How can I extract a predetermined range of lines from a text file on Unix?

问题

I have a ~23000 line SQL dump containing several databases worth of data. I need to extract a certain section of this file (i.e. the data for a single database) and place it in a new file. I know both the start and end line numbers of the data that I want.

Does anyone know a Unix command (or series of commands) to extract all lines from a file between say line 16224 and 16482 and then redirect them into a new file?

回答1:

sed -n '16224,16482p;16483q' filename > newfile

From the sed manual:

p - Print out the pattern space (to the standard output). This command is usually only used in conjunction with the -n command-line option.

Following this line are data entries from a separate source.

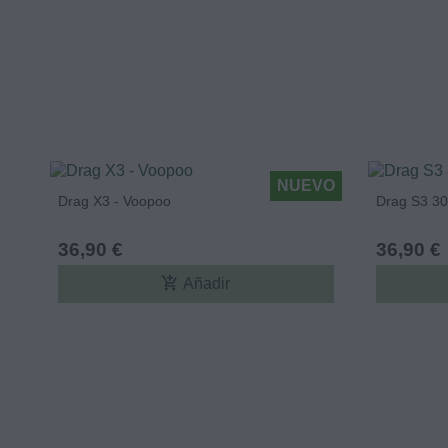
NUEVO
Drag X3 - Voopoo
Drag S3 3
36,90 €
36,90 €
add_shopping_cart
Añadir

n - If auto-print is not disabled, print the pattern space, then, regardless, replace the pattern space with the next line of input. If there is no more input then sed exits without processing any more commands.

q - Exit sed without processing any more commands or input. Note that the current pattern space is printed if auto-print is not disabled with the -n option.

and

Addresses in a sed script can be in any of the following forms:

number Specifying a line number will match only that line in the input.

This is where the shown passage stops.